» DATA:
== Segment start ==

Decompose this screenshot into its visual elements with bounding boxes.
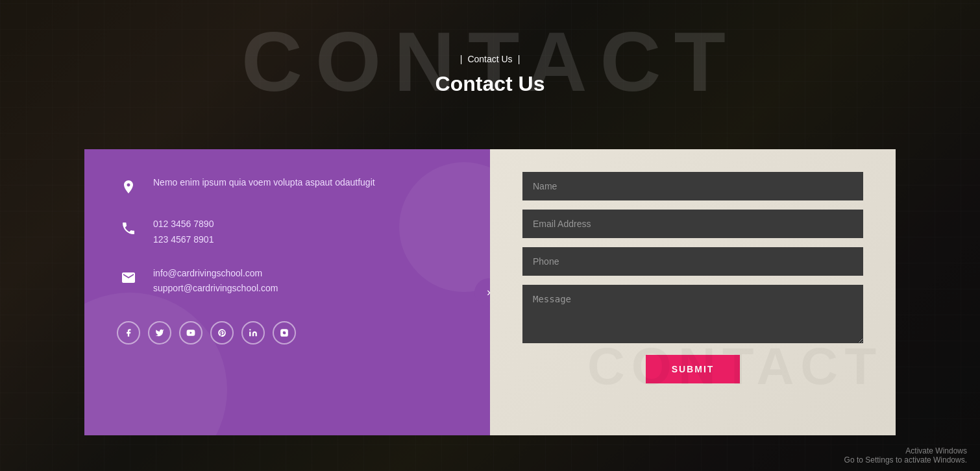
phone-text: 012 3456 7890 123 4567 8901	[153, 217, 214, 248]
social-icons	[117, 321, 458, 344]
windows-line2: Go to Settings to activate Windows.	[844, 455, 967, 465]
pinterest-icon[interactable]	[210, 321, 234, 344]
phone-item: 012 3456 7890 123 4567 8901	[117, 217, 458, 248]
location-icon	[117, 175, 140, 199]
right-panel: SUBMIT	[490, 149, 896, 435]
name-input[interactable]	[522, 172, 863, 200]
linkedin-icon[interactable]	[241, 321, 265, 344]
facebook-icon[interactable]	[117, 321, 140, 344]
twitter-icon[interactable]	[148, 321, 171, 344]
content-card: Nemo enim ipsum quia voem volupta aspaut…	[84, 149, 896, 435]
email-text: info@cardrivingschool.com support@cardri…	[153, 266, 278, 297]
email-item: info@cardrivingschool.com support@cardri…	[117, 266, 458, 297]
instagram-icon[interactable]	[273, 321, 296, 344]
breadcrumb-sep-right: |	[518, 54, 521, 64]
breadcrumb: | Contact Us |	[460, 54, 521, 64]
windows-watermark: Activate Windows Go to Settings to activ…	[844, 446, 967, 465]
mail-icon	[117, 266, 140, 289]
address-item: Nemo enim ipsum quia voem volupta aspaut…	[117, 175, 458, 199]
header: CONTACT | Contact Us | Contact Us	[0, 0, 980, 149]
page-title: Contact Us	[435, 72, 545, 96]
email-input[interactable]	[522, 210, 863, 238]
breadcrumb-label: Contact Us	[467, 54, 512, 64]
left-panel: Nemo enim ipsum quia voem volupta aspaut…	[84, 149, 490, 435]
phone-icon	[117, 217, 140, 240]
breadcrumb-sep-left: |	[460, 54, 463, 64]
arrow-button[interactable]: ›	[474, 278, 490, 307]
submit-button[interactable]: SUBMIT	[646, 355, 741, 383]
svg-point-0	[249, 329, 251, 330]
phone-input[interactable]	[522, 247, 863, 276]
address-text: Nemo enim ipsum quia voem volupta aspaut…	[153, 175, 375, 191]
windows-line1: Activate Windows	[844, 446, 967, 455]
youtube-icon[interactable]	[179, 321, 202, 344]
message-textarea[interactable]	[522, 285, 863, 343]
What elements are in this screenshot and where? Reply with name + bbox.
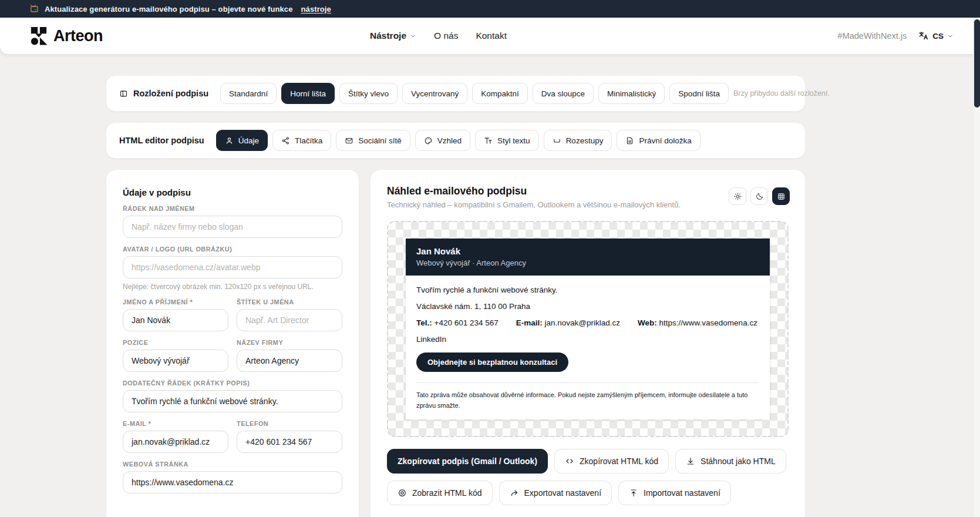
tab-vzhled[interactable]: Vzhled: [415, 130, 470, 151]
layout-option-kompaktni[interactable]: Kompaktní: [472, 83, 528, 104]
sun-icon: [733, 192, 742, 201]
palette-icon: [424, 136, 433, 145]
page-scrollbar[interactable]: [973, 0, 980, 517]
text-style-icon: [484, 136, 493, 145]
signature-contacts: Tel.: +420 601 234 567 E-mail: jan.novak…: [416, 318, 759, 327]
layout-option-minimalisticky[interactable]: Minimalistický: [598, 83, 665, 104]
export-settings-button[interactable]: Exportovat nastavení: [499, 481, 612, 505]
signature-disclaimer: Tato zpráva může obsahovat důvěrné infor…: [416, 390, 759, 411]
download-icon: [686, 456, 695, 466]
banner-message: Aktualizace generátoru e-mailového podpi…: [45, 5, 293, 14]
company-input[interactable]: [237, 350, 342, 372]
signature-tagline: Tvořím rychlé a funkční webové stránky.: [416, 286, 759, 294]
export-icon: [510, 488, 519, 498]
extra-line-input[interactable]: [123, 390, 342, 412]
arteon-logo-icon: [30, 26, 48, 46]
tab-socialni-site[interactable]: Sociální sítě: [336, 130, 410, 151]
signature-role-line: Webový vývojář · Arteon Agency: [416, 258, 759, 267]
layout-note: Brzy přibydou další rozložení.: [733, 89, 830, 98]
layout-option-vycentrovany[interactable]: Vycentrovaný: [402, 83, 467, 104]
signature-email: E-mail: jan.novak@priklad.cz: [516, 318, 620, 327]
share-nodes-icon: [281, 136, 290, 145]
moon-icon: [755, 192, 764, 201]
signature-preview-panel: Náhled e-mailového podpisu Technický náh…: [370, 169, 806, 517]
website-input[interactable]: [123, 471, 342, 494]
layout-bar-label: Rozložení podpisu: [119, 89, 208, 98]
field-label-name: JMÉNO A PŘÍJMENÍ *: [123, 298, 228, 306]
layout-option-dva-sloupce[interactable]: Dva sloupce: [533, 83, 594, 104]
tab-styl-textu[interactable]: Styl textu: [475, 130, 539, 151]
brand-logo[interactable]: Arteon: [30, 26, 103, 46]
tab-udaje[interactable]: Údaje: [216, 130, 268, 151]
site-header: Arteon Nástroje O nás Kontakt #MadeWithN…: [0, 18, 980, 54]
editor-tabs-bar: HTML editor podpisu Údaje Tlačítka Sociá…: [106, 122, 806, 159]
signature-body: Tvořím rychlé a funkční webové stránky. …: [406, 276, 770, 419]
field-label-email: E-MAIL *: [123, 420, 228, 427]
layout-option-stitky-vlevo[interactable]: Štítky vlevo: [339, 83, 398, 104]
signature-data-panel: Údaje v podpisu ŘÁDEK NAD JMÉNEM AVATAR …: [106, 169, 359, 517]
signature-address: Václavské nám. 1, 110 00 Praha: [416, 302, 759, 311]
line-above-input[interactable]: [123, 216, 342, 238]
signature-preview-zone: Jan Novák Webový vývojář · Arteon Agency…: [387, 221, 789, 437]
email-input[interactable]: [123, 431, 228, 453]
nav-item-o-nas[interactable]: O nás: [434, 31, 458, 41]
signature-divider: [416, 382, 759, 383]
field-label-avatar: AVATAR / LOGO (URL OBRÁZKU): [123, 246, 342, 253]
copy-signature-button[interactable]: Zkopírovat podpis (Gmail / Outlook): [387, 449, 548, 474]
signature-card: Jan Novák Webový vývojář · Arteon Agency…: [406, 239, 770, 419]
code-icon: [565, 456, 574, 466]
layout-option-standardni[interactable]: Standardní: [220, 83, 277, 104]
field-label-line-above: ŘÁDEK NAD JMÉNEM: [123, 205, 342, 212]
name-input[interactable]: [123, 309, 228, 331]
nav-item-kontakt[interactable]: Kontakt: [476, 31, 507, 41]
signature-header: Jan Novák Webový vývojář · Arteon Agency: [406, 239, 770, 276]
made-with-badge: #MadeWithNext.js: [838, 31, 907, 41]
target-icon: [398, 488, 407, 498]
layout-icon: [119, 89, 128, 98]
grid-mode-button[interactable]: [772, 187, 790, 205]
translate-icon: [918, 31, 929, 41]
light-mode-button[interactable]: [729, 187, 746, 205]
phone-input[interactable]: [237, 431, 342, 453]
document-icon: [625, 136, 634, 145]
language-code: CS: [932, 32, 944, 41]
download-html-button[interactable]: Stáhnout jako HTML: [675, 449, 786, 474]
copy-html-button[interactable]: Zkopírovat HTML kód: [554, 449, 669, 474]
avatar-help-text: Nejlépe: čtvercový obrázek min. 120x120 …: [123, 283, 342, 291]
field-label-extra-line: DODATEČNÝ ŘÁDEK (KRÁTKÝ POPIS): [123, 380, 342, 387]
layout-option-spodni-lista[interactable]: Spodní lišta: [669, 83, 729, 104]
dark-mode-button[interactable]: [750, 187, 768, 205]
signature-name: Jan Novák: [416, 246, 759, 256]
tab-pravni-dolozka[interactable]: Právní doložka: [617, 130, 700, 151]
form-title: Údaje v podpisu: [123, 187, 342, 197]
field-label-company: NÁZEV FIRMY: [237, 339, 342, 346]
field-label-position: POZICE: [123, 339, 228, 346]
chevron-down-icon: [410, 33, 416, 39]
layout-option-horni-lista[interactable]: Horní lišta: [281, 83, 335, 104]
chevron-down-icon: [947, 33, 954, 39]
banner-link[interactable]: nástroje: [301, 5, 331, 14]
tab-tlacitka[interactable]: Tlačítka: [272, 130, 331, 151]
scrollbar-thumb[interactable]: [974, 19, 980, 108]
position-input[interactable]: [123, 350, 228, 372]
signature-cta-button[interactable]: Objednejte si bezplatnou konzultaci: [416, 352, 568, 372]
page-content: Rozložení podpisu Standardní Horní lišta…: [106, 75, 806, 517]
tab-rozestupy[interactable]: Rozestupy: [544, 130, 612, 151]
header-right: #MadeWithNext.js CS: [838, 18, 954, 54]
secondary-actions-row: Zobrazit HTML kód Exportovat nastavení I…: [387, 481, 789, 505]
field-label-name-tag: ŠTÍTEK U JMÉNA: [237, 298, 342, 306]
announcement-banner: Aktualizace generátoru e-mailového podpi…: [0, 0, 980, 18]
language-selector[interactable]: CS: [918, 31, 954, 41]
signature-linkedin-link[interactable]: LinkedIn: [416, 335, 759, 344]
nav-item-nastroje[interactable]: Nástroje: [370, 31, 416, 41]
import-settings-button[interactable]: Importovat nastavení: [618, 481, 731, 505]
preview-mode-toggle: [729, 187, 790, 205]
user-icon: [225, 136, 234, 145]
import-icon: [629, 488, 638, 498]
avatar-url-input[interactable]: [123, 256, 342, 278]
name-tag-input[interactable]: [237, 309, 342, 331]
field-label-website: WEBOVÁ STRÁNKA: [123, 461, 342, 468]
show-html-button[interactable]: Zobrazit HTML kód: [387, 481, 493, 505]
signature-phone: Tel.: +420 601 234 567: [416, 318, 499, 327]
main-columns: Údaje v podpisu ŘÁDEK NAD JMÉNEM AVATAR …: [106, 169, 806, 517]
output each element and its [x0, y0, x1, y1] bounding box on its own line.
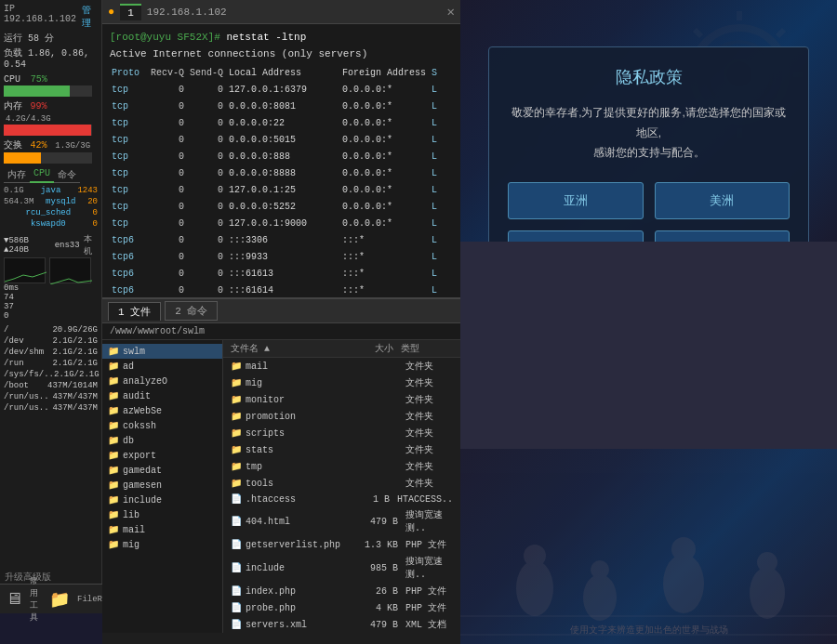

== Segment end ==

Each line above with the word "elements" needs to be copied.

Decompose this screenshot into its visual elements with bounding boxes.
What elements are in this screenshot and where? Reply with name + bbox.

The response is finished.